## INPUT DATA
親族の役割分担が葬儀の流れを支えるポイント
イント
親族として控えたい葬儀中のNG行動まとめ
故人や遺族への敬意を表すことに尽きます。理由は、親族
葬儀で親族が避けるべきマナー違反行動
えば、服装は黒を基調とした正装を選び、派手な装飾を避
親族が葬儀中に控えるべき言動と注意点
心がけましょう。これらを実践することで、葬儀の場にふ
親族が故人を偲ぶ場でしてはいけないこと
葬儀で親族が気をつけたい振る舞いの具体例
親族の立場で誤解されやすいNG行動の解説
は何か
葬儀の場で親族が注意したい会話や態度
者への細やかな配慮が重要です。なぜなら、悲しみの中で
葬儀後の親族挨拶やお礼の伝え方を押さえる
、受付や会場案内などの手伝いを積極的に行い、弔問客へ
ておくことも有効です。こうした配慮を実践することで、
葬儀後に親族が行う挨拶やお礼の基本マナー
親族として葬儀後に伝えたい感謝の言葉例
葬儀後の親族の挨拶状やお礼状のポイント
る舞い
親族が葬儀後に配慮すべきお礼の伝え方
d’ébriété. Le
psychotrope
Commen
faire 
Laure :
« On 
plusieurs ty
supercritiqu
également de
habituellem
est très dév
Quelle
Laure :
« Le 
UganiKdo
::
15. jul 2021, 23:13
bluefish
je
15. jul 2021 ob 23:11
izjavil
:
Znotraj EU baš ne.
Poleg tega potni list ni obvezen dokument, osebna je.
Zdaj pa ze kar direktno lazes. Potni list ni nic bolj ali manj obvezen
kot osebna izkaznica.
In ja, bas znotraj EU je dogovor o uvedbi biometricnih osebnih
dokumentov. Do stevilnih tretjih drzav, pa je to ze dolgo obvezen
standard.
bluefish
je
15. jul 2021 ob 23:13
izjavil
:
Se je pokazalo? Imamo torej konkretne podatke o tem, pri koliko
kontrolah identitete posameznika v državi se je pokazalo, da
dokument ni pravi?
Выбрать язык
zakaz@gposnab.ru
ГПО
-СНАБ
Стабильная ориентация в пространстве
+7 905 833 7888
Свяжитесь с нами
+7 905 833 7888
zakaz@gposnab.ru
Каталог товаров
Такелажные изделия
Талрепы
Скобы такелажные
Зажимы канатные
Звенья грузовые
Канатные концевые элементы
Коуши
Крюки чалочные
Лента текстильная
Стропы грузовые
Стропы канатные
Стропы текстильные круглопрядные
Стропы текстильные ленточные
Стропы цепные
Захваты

## ABOUT THIS EXERCISE
Look for the string "текстильные" in the data above and return every line that has it.

## TASK RESPONSE
Стропы текстильные круглопрядные
Стропы текстильные ленточные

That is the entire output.